The task: Print each line below verbatim, skipping every picture.

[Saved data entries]

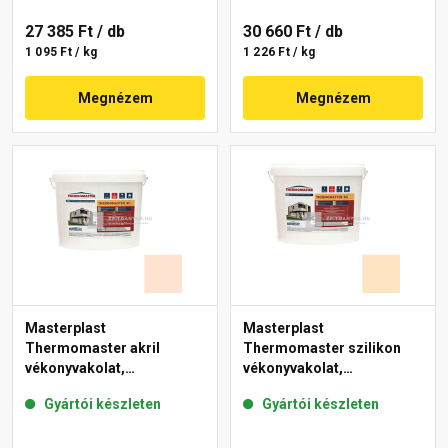
27 385 Ft
/ db
30 660 Ft
/ db
1 095 Ft / kg
1 226 Ft / kg
Megnézem
Megnézem
Masterplast
Masterplast
Thermomaster akril
Thermomaster szilikon
vékonyvakolat,
vékonyvakolat,
gördülőszemcsés 2 mm
gördülőszemcsés 2 mm
Gyártói készleten
Gyártói készleten
11-F 25 kg
02-E 25 kg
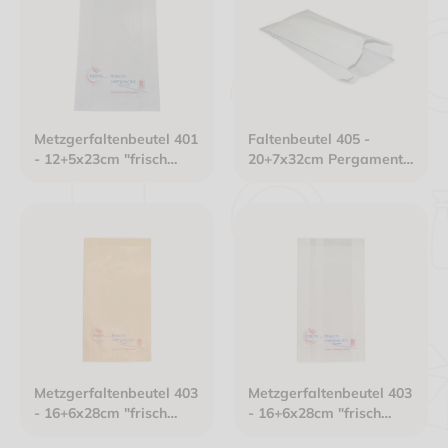
Metzgerfaltenbeutel 401
Faltenbeutel 405 -
- 12+5x23cm "frisch
20+7x32cm Pergament-
verpackt" neues Design
Ersatzpapier gefädelt
Kraftpapier gefädelt
weiß
weiß
Metzgerfaltenbeutel 403
Metzgerfaltenbeutel 403
- 16+6x28cm "frisch
- 16+6x28cm "frisch
verpackt" neues Design
verpackt" neues Design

Answer to this problem:
27 385 Ft
/ db
30 660 Ft
/ db
1 095 Ft / kg
1 226 Ft / kg
Megnézem
Megnézem
Masterplast
Masterplast
Thermomaster akril
Thermomaster szilikon
vékonyvakolat,
vékonyvakolat,
gördülőszemcsés 2 mm
gördülőszemcsés 2 mm
Gyártói készleten
Gyártói készleten
11-F 25 kg
02-E 25 kg
Metzgerfaltenbeutel 401
Faltenbeutel 405 -
- 12+5x23cm "frisch
20+7x32cm Pergament-
verpackt" neues Design
Ersatzpapier gefädelt
Kraftpapier gefädelt
weiß
weiß
Metzgerfaltenbeutel 403
Metzgerfaltenbeutel 403
- 16+6x28cm "frisch
- 16+6x28cm "frisch
verpackt" neues Design
verpackt" neues Design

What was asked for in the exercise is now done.